Referring now to FIG. 7, a cross-section of the airfoil 130 is provided according to example embodiments of the present disclosure. The airfoil 130 depicted in FIG. 7 is substantially similar to the airfoil 130 depicted in FIG. 6. For instance, the airfoil 130 of FIG. 7 extends between the pressure side 136 and the suction side 138 along the radial direction R. However, in contrast to the airfoil 130 of FIG. 6, the suction side 138 of the airfoil 130 in FIG. 7 defines the inlet 142.

Referring now to FIG. 8, a cross-sectional view of the housing 120 is provided according to example embodiments of the present disclosure. As shown, the housing 120 can include a bulkhead 122 that divides the interior of the housing 120 into a first region 124 and a second region 126. It should be appreciated that the size of the first region 124 can be different than the size of the second region 126. For instance, the size of the first region 124 can be greater than the size second region 126. Alternatively, the size of the first region 124 can be less than the size of the second region 126. As mentioned above, the housing 120 can, in some embodiments, be integrally formed with the airfoil 130 as a monolithic component. In this manner, the first region 124 can be in direct fluid (e.g., air) communication with the interior passage 140 (FIGS. 6 and 7) defined by the airfoil 130.

Referring briefly now to FIGS. 2 and 8 in combination, the airfoil 130 (FIG. 2) can be suspended from the housing 120 via the one or more conduits 150 (FIG. 2) such that the first region 124 of the housing 120 is positioned between the airfoil 130 and the ceiling 110 (FIG. 2) along the vertical direction V. In this manner, the first region 124 of the housing 120 can be spaced apart from the airfoil 130 along the vertical direction V. Alternatively or additionally, the airfoil 130 can be suspended from the housing 120 via the one or more conduits 150 such that at least a portion of the second region 126 of the housing 120 is positioned within the opening 160 (FIG. 2) defined by the airfoil 130.

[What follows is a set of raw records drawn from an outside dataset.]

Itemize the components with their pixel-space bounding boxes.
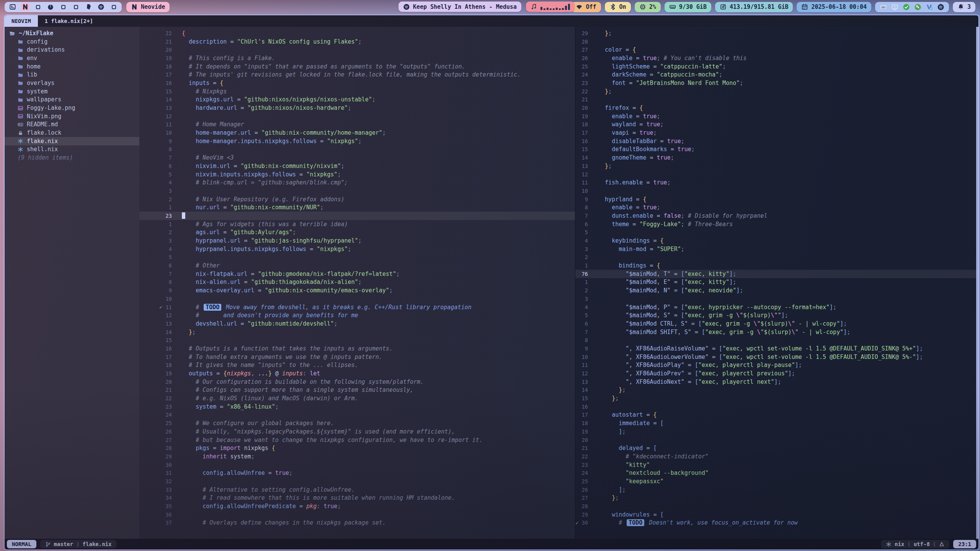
code-line[interactable]: 17 autostart = { [575,411,978,419]
code-line[interactable]: 13 ", XF86AudioNext" = ["exec, playerctl… [575,378,978,386]
code-line[interactable]: 23 [139,212,575,220]
code-line[interactable]: 16 # Outputs is a function that takes th… [139,344,575,353]
code-line[interactable]: 21 delayed = [ [575,444,978,452]
code-line[interactable]: 37 # Overlays define changes in the nixp… [139,519,575,527]
code-line[interactable]: 1 bindings = { [575,261,978,270]
code-line[interactable]: 13 }; [575,162,978,170]
code-line[interactable]: 11 fish.enable = true; [575,178,978,187]
code-line[interactable]: 4 hyprpanel.inputs.nixpkgs.follows = "ni… [139,245,575,253]
code-line[interactable]: 5 [575,228,978,237]
workspace-8[interactable] [97,3,105,11]
code-line[interactable]: 9 emacs-overlay.url = "github:nix-commun… [139,286,575,295]
code-line[interactable]: 24 [139,411,575,419]
code-line[interactable]: 9 ", XF86AudioRaiseVolume" = ["exec, wpc… [575,344,978,353]
code-line[interactable]: 24 "nextcloud --background" [575,469,978,477]
code-line[interactable]: 13 devshell.url = "github:numtide/devshe… [139,320,575,328]
code-line[interactable]: 22 # "kdeconnect-indicator" [575,452,978,461]
code-line[interactable]: 13 hardware.url = "github:nixos/nixos-ha… [139,104,575,112]
code-line[interactable]: 7 dunst.enable = false; # Disable for hy… [575,212,978,220]
code-line[interactable]: 14 gnomeTheme = true; [575,153,978,162]
code-line[interactable]: 17 vaapi = true; [575,129,978,137]
code-line[interactable]: 31 config.allowUnfree = true; [139,469,575,477]
code-line[interactable]: 18 # It gives the name "inputs" to the .… [139,361,575,370]
code-line[interactable]: 12 # and doesn't provide any benefits fo… [139,311,575,320]
tree-item-system[interactable]: system [5,87,139,96]
code-line[interactable]: 24 darkScheme = "catppuccin-mocha"; [575,70,978,79]
code-line[interactable]: 8 nix-alien.url = "github:thiagokokada/n… [139,278,575,287]
tree-root[interactable]: ~/NixFlake [5,29,139,37]
code-line[interactable]: 19 enable = true; [575,112,978,121]
code-line[interactable]: 28 [575,502,978,510]
code-line[interactable]: 21 [575,96,978,104]
code-line[interactable]: 15 [139,336,575,344]
code-line[interactable]: 5 nixvim.inputs.nixpkgs.follows = "nixpk… [139,170,575,179]
memory-pill[interactable]: 9/30 GiB [665,2,711,12]
code-line[interactable]: 20 firefox = { [575,104,978,112]
workspace-7[interactable] [84,3,93,11]
code-line[interactable]: 3 [139,187,575,195]
code-line[interactable]: 20 [139,46,575,54]
code-line[interactable]: 22 # e.g. NixOS (linux) and MacOS (darwi… [139,394,575,403]
tree-item-flake.nix[interactable]: flake.nix [5,137,139,145]
tree-item-config[interactable]: config [5,37,139,46]
tree-item-shell.nix[interactable]: shell.nix [5,145,139,154]
workspace-6[interactable] [72,3,80,11]
code-line[interactable]: 15 defaultBookmarks = true; [575,145,978,154]
tree-item-env[interactable]: env [5,54,139,62]
disk-pill[interactable]: 413.19/915.81 GiB [715,2,793,12]
workspace-2-active[interactable] [21,3,29,11]
scrollbar[interactable] [976,27,978,539]
code-line[interactable]: 2 # Nix User Repository (e.g. Firefox ad… [139,195,575,204]
code-line[interactable]: 17 # The inputs' git revisions get locke… [139,70,575,79]
code-line[interactable]: 4 keybindings = { [575,236,978,245]
tree-item-home[interactable]: home [5,62,139,71]
workspace-3[interactable] [34,3,42,11]
code-line[interactable]: 2 "$mainMod, N" = ["exec, neovide"]; [575,286,978,295]
code-line[interactable]: 14 }; [575,386,978,395]
code-line[interactable]: 23 "kitty" [575,461,978,469]
code-line[interactable]: 3 [575,295,978,303]
code-line[interactable]: 26 ]; [575,486,978,494]
code-line[interactable]: 20 [575,436,978,444]
code-line[interactable]: 28 [575,37,978,46]
code-line[interactable]: 16 inputs = { [139,79,575,87]
code-line[interactable]: 17 # To handle extra arguments we use th… [139,353,575,361]
media-player-pill[interactable]: Keep Shelly In Athens - Medusa [399,2,521,12]
code-line[interactable]: 6 "$mainMod CTRL, S" = ["exec, grim -g \… [575,320,978,328]
code-line[interactable]: ✓30 # TODO Doesn't work, use focus_on_ac… [575,519,978,527]
code-line[interactable]: 10 home-manager.url = "github:nix-commun… [139,129,575,137]
code-line[interactable]: 27 # but because we want to change the n… [139,436,575,444]
code-line[interactable]: 35 config.allowUnfreePredicate = pkg: tr… [139,502,575,510]
code-line[interactable]: 20 # Our configuration is buildable on t… [139,378,575,386]
code-line[interactable]: 11 # Home Manager [139,121,575,129]
code-line[interactable]: 7 nix-flatpak.url = "github:gmodena/nix-… [139,270,575,278]
code-line[interactable]: 19 # This config is a Flake. [139,54,575,62]
code-line[interactable]: 8 enable = true; [575,203,978,212]
code-line[interactable]: 29 }; [575,29,978,37]
code-line[interactable]: 18 immediate = [ [575,419,978,427]
active-window-pill[interactable]: Neovide [126,2,170,12]
code-line[interactable]: 3 hyprpanel.url = "github:jas-singhfsu/h… [139,236,575,245]
code-line[interactable]: 10 ", XF86AudioLowerVolume" = ["exec, wp… [575,353,978,361]
workspace-5[interactable] [59,3,67,11]
code-line[interactable]: 15 }; [575,394,978,403]
code-line[interactable]: 25 # We configure our global packages he… [139,419,575,427]
code-line[interactable]: 10 [139,295,575,303]
code-line[interactable]: 19 outputs = {nixpkgs, ...} @ inputs: le… [139,369,575,378]
editor-pane-right[interactable]: 29 };2827 color = {26 enable = true; # Y… [575,27,978,539]
code-line[interactable]: 18 wayland = true; [575,121,978,129]
code-line[interactable]: 34 # I read somewhere that this is more … [139,494,575,502]
code-line[interactable]: 14 }; [139,328,575,336]
code-line[interactable]: 6 # Other [139,261,575,270]
code-line[interactable]: 5 [139,253,575,262]
code-line[interactable]: 1 # Ags for widgets (this was a terrible… [139,220,575,228]
code-line[interactable]: 12 [139,112,575,121]
code-line[interactable]: 76 "$mainMod, T" = ["exec, kitty"]; [575,270,978,278]
code-line[interactable]: 27 }; [575,494,978,502]
code-line[interactable]: 8 [575,336,978,344]
tree-item-nixvim.png[interactable]: NixVim.png [5,112,139,121]
code-line[interactable]: 7 # NeoVim <3 [139,153,575,162]
code-line[interactable]: 2 ags.url = "github:Aylur/ags"; [139,228,575,237]
code-line[interactable]: 1 "$mainMod, E" = ["exec, kitty"]; [575,278,978,287]
code-line[interactable]: 22{ [139,29,575,37]
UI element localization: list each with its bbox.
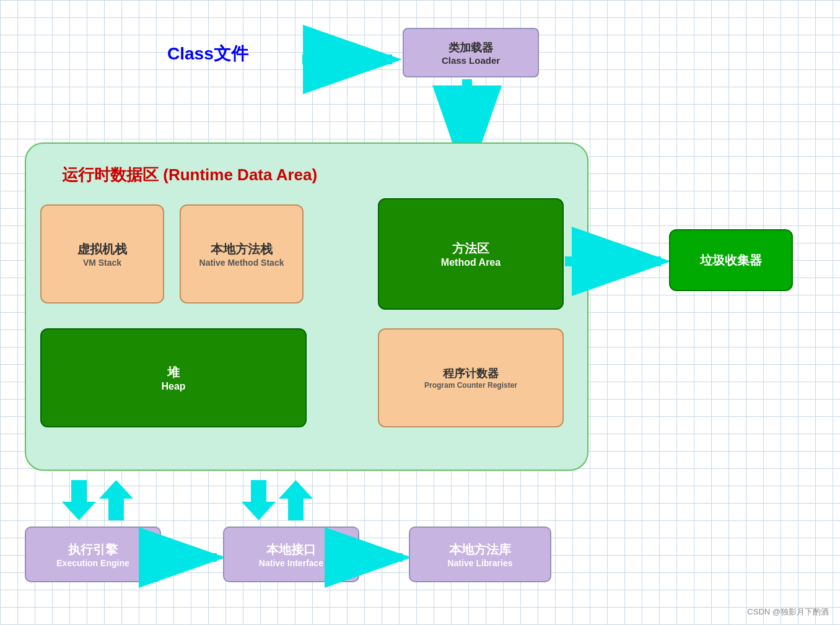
vm-stack-label-en: VM Stack [83, 258, 121, 268]
heap-label-en: Heap [161, 381, 185, 392]
svg-marker-6 [62, 480, 96, 520]
class-loader-box: 类加载器 Class Loader [403, 28, 539, 77]
native-interface-label-cn: 本地接口 [266, 541, 316, 558]
native-interface-label-en: Native Interface [259, 558, 323, 568]
gc-box: 垃圾收集器 [669, 229, 793, 291]
runtime-title: 运行时数据区 (Runtime Data Area) [62, 164, 317, 186]
vm-stack-label-cn: 虚拟机栈 [77, 241, 127, 258]
gc-label-cn: 垃圾收集器 [700, 252, 762, 269]
native-interface-to-libraries-arrow [361, 545, 413, 570]
svg-marker-9 [279, 480, 313, 520]
program-counter-box: 程序计数器 Program Counter Register [378, 328, 564, 427]
execution-engine-box: 执行引擎 Execution Engine [25, 527, 161, 582]
native-libraries-box: 本地方法库 Native Libraries [409, 527, 551, 582]
native-stack-label-en: Native Method Stack [199, 258, 284, 268]
heap-label-cn: 堆 [167, 364, 180, 381]
program-counter-label-en: Program Counter Register [424, 381, 517, 390]
native-stack-label-cn: 本地方法栈 [211, 241, 273, 258]
class-loader-label-en: Class Loader [442, 55, 500, 66]
exec-engine-label-en: Execution Engine [56, 558, 129, 568]
method-area-to-gc-arrow [565, 247, 673, 276]
double-arrows-native-interface [242, 480, 316, 523]
watermark: CSDN @独影月下酌酒 [747, 606, 829, 618]
method-area-box: 方法区 Method Area [378, 198, 564, 310]
svg-marker-8 [242, 480, 276, 520]
native-interface-box: 本地接口 Native Interface [223, 527, 359, 582]
class-to-loader-arrow [302, 45, 405, 74]
class-loader-label-cn: 类加载器 [448, 40, 493, 55]
exec-to-native-arrow [162, 545, 227, 570]
program-counter-label-cn: 程序计数器 [443, 366, 499, 381]
svg-marker-7 [99, 480, 133, 520]
native-method-stack-box: 本地方法栈 Native Method Stack [180, 204, 304, 304]
method-area-label-cn: 方法区 [452, 240, 489, 257]
diagram-container: Class文件 类加载器 Class Loader 运行时数据区 (Runtim… [0, 0, 840, 625]
class-file-label: Class文件 [167, 42, 248, 66]
class-file-text: Class文件 [167, 44, 248, 63]
watermark-text: CSDN @独影月下酌酒 [747, 607, 829, 616]
runtime-title-en: (Runtime Data Area) [163, 165, 317, 184]
loader-to-runtime-arrow [452, 79, 482, 144]
double-arrows-exec-engine [62, 480, 136, 523]
native-libraries-label-cn: 本地方法库 [449, 541, 511, 558]
runtime-title-cn: 运行时数据区 [62, 165, 159, 184]
exec-engine-label-cn: 执行引擎 [68, 541, 118, 558]
heap-box: 堆 Heap [40, 328, 307, 427]
method-area-label-en: Method Area [441, 257, 501, 268]
vm-stack-box: 虚拟机栈 VM Stack [40, 204, 164, 304]
native-libraries-label-en: Native Libraries [447, 558, 512, 568]
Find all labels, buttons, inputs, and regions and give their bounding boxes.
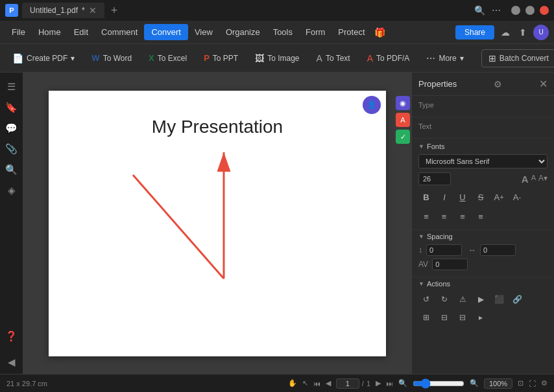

As shown in FIG. 8, the fan can 100 can include a compressor 170 and an electric motor 172 (e.g., alternating current (AC) motor or direct current (DC) motor). The compressor 170 can include an impeller 174 and a diffuser 176. As shown, the compressor 170 and the motor 172 can be disposed within the first region 124 of the housing 120. In this manner, both the compressor 170 and the motor 172 can be positioned between the airfoil 130 (FIG. 2) and the ceiling 110 (FIG. 2) along the vertical direction V. The motor 172 can receive electrical energy (e.g., AC power or DC power) from a power source (e.g., mains power supply) and can convert the electrical energy into mechanical energy needed to drive rotation of one or more blades (not shown) of the impeller 174. In this manner, the compressor 170 can draw air into the interior of the housing 120 via one or more vents defined by the housing 120. More specifically, the impeller 174 can draw the air through one or more vents defined by first region 124 of the housing 120. In some embodiments, the impeller 174 can include a single row of blades. In alternative embodiments, the impeller 174 can include multiple stages of blades. More specifically, the stages of blades can be spaced apart from one another along the vertical direction V. Alternatively or additionally, the compressor 170 can include a sound damper 178 configured to reduce or eliminate noise associated with operation of the compressor 170. More specifically, the sound damper 178 can be configured to reduce or eliminate noise associated with operation of the impeller 174.

In some implementations, the fan 100 can include one or more electronic components 200. As shown, the one or more electronic components 200 can be disposed within the second region 126 of the housing 120. As will be discussed below in more detail, the one or more electronic components 200 can include one or more computing devices configured to control operation of the fan 100 according to example embodiments of the present disclosure.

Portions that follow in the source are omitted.